• Task instructions
Print the entries exactly as given.

• Supplied records
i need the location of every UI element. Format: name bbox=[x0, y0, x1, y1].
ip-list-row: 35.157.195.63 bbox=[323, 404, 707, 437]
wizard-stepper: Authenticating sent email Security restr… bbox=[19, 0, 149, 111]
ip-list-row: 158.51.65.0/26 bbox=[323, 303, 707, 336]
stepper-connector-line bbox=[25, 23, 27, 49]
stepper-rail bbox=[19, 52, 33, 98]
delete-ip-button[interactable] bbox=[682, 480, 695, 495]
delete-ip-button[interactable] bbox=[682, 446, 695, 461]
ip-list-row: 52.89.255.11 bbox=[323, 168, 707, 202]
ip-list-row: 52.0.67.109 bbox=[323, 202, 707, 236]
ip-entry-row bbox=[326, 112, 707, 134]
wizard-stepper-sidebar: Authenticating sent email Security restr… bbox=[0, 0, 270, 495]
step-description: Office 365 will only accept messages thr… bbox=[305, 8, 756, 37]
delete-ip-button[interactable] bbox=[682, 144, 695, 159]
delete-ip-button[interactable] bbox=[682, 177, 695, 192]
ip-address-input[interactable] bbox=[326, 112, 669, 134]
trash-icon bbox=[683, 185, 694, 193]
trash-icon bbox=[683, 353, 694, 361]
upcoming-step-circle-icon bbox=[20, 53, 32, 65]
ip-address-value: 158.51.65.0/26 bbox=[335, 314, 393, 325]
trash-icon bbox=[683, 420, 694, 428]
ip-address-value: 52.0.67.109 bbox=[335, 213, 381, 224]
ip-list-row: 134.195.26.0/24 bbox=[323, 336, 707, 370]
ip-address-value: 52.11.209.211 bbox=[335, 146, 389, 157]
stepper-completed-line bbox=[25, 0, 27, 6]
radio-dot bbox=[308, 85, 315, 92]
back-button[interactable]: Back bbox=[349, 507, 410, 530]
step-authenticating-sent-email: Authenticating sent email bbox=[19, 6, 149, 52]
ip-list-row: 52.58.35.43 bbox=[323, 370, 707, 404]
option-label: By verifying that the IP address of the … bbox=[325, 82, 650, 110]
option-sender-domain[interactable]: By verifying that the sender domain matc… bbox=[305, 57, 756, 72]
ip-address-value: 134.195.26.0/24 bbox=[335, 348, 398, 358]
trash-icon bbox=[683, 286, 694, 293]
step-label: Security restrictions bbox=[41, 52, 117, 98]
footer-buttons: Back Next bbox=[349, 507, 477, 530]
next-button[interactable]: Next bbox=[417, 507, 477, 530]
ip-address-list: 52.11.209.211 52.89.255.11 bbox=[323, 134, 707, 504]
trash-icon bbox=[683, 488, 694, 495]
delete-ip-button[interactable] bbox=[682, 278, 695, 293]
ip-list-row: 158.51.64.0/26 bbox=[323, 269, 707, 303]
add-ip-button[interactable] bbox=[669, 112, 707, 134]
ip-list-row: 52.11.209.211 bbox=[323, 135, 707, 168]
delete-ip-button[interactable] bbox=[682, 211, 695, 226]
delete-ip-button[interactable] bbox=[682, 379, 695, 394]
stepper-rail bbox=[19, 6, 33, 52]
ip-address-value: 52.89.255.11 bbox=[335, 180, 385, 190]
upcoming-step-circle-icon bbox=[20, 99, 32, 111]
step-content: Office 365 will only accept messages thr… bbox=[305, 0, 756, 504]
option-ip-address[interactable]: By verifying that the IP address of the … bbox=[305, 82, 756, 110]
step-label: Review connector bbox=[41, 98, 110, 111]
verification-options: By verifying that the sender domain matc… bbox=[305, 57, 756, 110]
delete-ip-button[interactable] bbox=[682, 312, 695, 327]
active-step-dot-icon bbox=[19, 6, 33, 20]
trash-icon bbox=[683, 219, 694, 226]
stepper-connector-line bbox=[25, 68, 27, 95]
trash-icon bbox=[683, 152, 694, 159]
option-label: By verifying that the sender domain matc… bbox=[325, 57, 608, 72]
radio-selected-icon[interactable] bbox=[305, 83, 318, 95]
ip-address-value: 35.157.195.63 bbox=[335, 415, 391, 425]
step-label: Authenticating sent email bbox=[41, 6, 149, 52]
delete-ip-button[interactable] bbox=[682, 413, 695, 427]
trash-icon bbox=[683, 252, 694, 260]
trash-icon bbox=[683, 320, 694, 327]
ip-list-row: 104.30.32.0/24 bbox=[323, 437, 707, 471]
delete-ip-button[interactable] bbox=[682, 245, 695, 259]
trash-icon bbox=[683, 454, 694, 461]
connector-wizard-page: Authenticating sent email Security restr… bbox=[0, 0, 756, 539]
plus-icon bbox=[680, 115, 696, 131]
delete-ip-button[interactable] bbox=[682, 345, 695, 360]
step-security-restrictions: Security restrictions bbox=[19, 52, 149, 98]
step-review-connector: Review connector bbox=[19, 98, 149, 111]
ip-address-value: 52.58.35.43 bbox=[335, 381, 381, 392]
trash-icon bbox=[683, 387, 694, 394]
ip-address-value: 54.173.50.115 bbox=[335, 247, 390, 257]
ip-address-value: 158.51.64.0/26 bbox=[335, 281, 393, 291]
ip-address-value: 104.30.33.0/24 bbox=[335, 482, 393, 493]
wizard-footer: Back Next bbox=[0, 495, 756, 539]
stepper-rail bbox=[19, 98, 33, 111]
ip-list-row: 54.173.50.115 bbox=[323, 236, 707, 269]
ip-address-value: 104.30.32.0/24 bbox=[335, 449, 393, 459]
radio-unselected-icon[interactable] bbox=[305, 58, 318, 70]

• Result of the task
i need the location of every UI element. Format: name bbox=[x0, y0, x1, y1].
ip-list-row: 35.157.195.63 bbox=[323, 404, 707, 437]
wizard-stepper: Authenticating sent email Security restr… bbox=[19, 0, 149, 111]
ip-list-row: 158.51.65.0/26 bbox=[323, 303, 707, 336]
stepper-connector-line bbox=[25, 23, 27, 49]
stepper-rail bbox=[19, 52, 33, 98]
delete-ip-button[interactable] bbox=[682, 480, 695, 495]
delete-ip-button[interactable] bbox=[682, 446, 695, 461]
ip-list-row: 52.89.255.11 bbox=[323, 168, 707, 202]
ip-list-row: 52.0.67.109 bbox=[323, 202, 707, 236]
ip-entry-row bbox=[326, 112, 707, 134]
wizard-stepper-sidebar: Authenticating sent email Security restr… bbox=[0, 0, 270, 495]
step-description: Office 365 will only accept messages thr… bbox=[305, 8, 756, 37]
delete-ip-button[interactable] bbox=[682, 144, 695, 159]
delete-ip-button[interactable] bbox=[682, 177, 695, 192]
ip-address-input[interactable] bbox=[326, 112, 669, 134]
trash-icon bbox=[683, 185, 694, 193]
trash-icon bbox=[683, 353, 694, 361]
upcoming-step-circle-icon bbox=[20, 53, 32, 65]
ip-address-value: 158.51.65.0/26 bbox=[335, 314, 393, 325]
trash-icon bbox=[683, 420, 694, 428]
ip-address-value: 52.0.67.109 bbox=[335, 213, 381, 224]
ip-list-row: 134.195.26.0/24 bbox=[323, 336, 707, 370]
ip-address-value: 52.11.209.211 bbox=[335, 146, 389, 157]
stepper-completed-line bbox=[25, 0, 27, 6]
radio-dot bbox=[308, 85, 315, 92]
back-button[interactable]: Back bbox=[349, 507, 410, 530]
step-authenticating-sent-email: Authenticating sent email bbox=[19, 6, 149, 52]
ip-list-row: 52.58.35.43 bbox=[323, 370, 707, 404]
option-label: By verifying that the IP address of the … bbox=[325, 82, 650, 110]
option-sender-domain[interactable]: By verifying that the sender domain matc… bbox=[305, 57, 756, 72]
ip-address-value: 134.195.26.0/24 bbox=[335, 348, 398, 358]
trash-icon bbox=[683, 286, 694, 293]
step-label: Security restrictions bbox=[41, 52, 117, 98]
footer-buttons: Back Next bbox=[349, 507, 477, 530]
next-button[interactable]: Next bbox=[417, 507, 477, 530]
ip-address-list: 52.11.209.211 52.89.255.11 bbox=[323, 134, 707, 504]
trash-icon bbox=[683, 488, 694, 495]
delete-ip-button[interactable] bbox=[682, 278, 695, 293]
ip-list-row: 158.51.64.0/26 bbox=[323, 269, 707, 303]
add-ip-button[interactable] bbox=[669, 112, 707, 134]
ip-list-row: 52.11.209.211 bbox=[323, 135, 707, 168]
delete-ip-button[interactable] bbox=[682, 211, 695, 226]
delete-ip-button[interactable] bbox=[682, 379, 695, 394]
stepper-rail bbox=[19, 6, 33, 52]
ip-address-value: 52.89.255.11 bbox=[335, 180, 385, 190]
upcoming-step-circle-icon bbox=[20, 99, 32, 111]
step-content: Office 365 will only accept messages thr… bbox=[305, 0, 756, 504]
option-ip-address[interactable]: By verifying that the IP address of the … bbox=[305, 82, 756, 110]
step-label: Review connector bbox=[41, 98, 110, 111]
verification-options: By verifying that the sender domain matc… bbox=[305, 57, 756, 110]
delete-ip-button[interactable] bbox=[682, 312, 695, 327]
active-step-dot-icon bbox=[19, 6, 33, 20]
trash-icon bbox=[683, 219, 694, 226]
stepper-connector-line bbox=[25, 68, 27, 95]
trash-icon bbox=[683, 152, 694, 159]
option-label: By verifying that the sender domain matc… bbox=[325, 57, 608, 72]
radio-selected-icon[interactable] bbox=[305, 83, 318, 95]
ip-address-value: 35.157.195.63 bbox=[335, 415, 391, 425]
step-label: Authenticating sent email bbox=[41, 6, 149, 52]
delete-ip-button[interactable] bbox=[682, 413, 695, 427]
trash-icon bbox=[683, 252, 694, 260]
trash-icon bbox=[683, 320, 694, 327]
ip-list-row: 104.30.32.0/24 bbox=[323, 437, 707, 471]
delete-ip-button[interactable] bbox=[682, 245, 695, 259]
trash-icon bbox=[683, 454, 694, 461]
connector-wizard-page: Authenticating sent email Security restr… bbox=[0, 0, 756, 539]
plus-icon bbox=[680, 115, 696, 131]
delete-ip-button[interactable] bbox=[682, 345, 695, 360]
step-security-restrictions: Security restrictions bbox=[19, 52, 149, 98]
step-review-connector: Review connector bbox=[19, 98, 149, 111]
ip-address-value: 52.58.35.43 bbox=[335, 381, 381, 392]
trash-icon bbox=[683, 387, 694, 394]
ip-address-value: 54.173.50.115 bbox=[335, 247, 390, 257]
ip-address-value: 158.51.64.0/26 bbox=[335, 281, 393, 291]
ip-address-value: 104.30.33.0/24 bbox=[335, 482, 393, 493]
wizard-footer: Back Next bbox=[0, 495, 756, 539]
stepper-rail bbox=[19, 98, 33, 111]
ip-list-row: 54.173.50.115 bbox=[323, 236, 707, 269]
ip-address-value: 104.30.32.0/24 bbox=[335, 449, 393, 459]
radio-unselected-icon[interactable] bbox=[305, 58, 318, 70]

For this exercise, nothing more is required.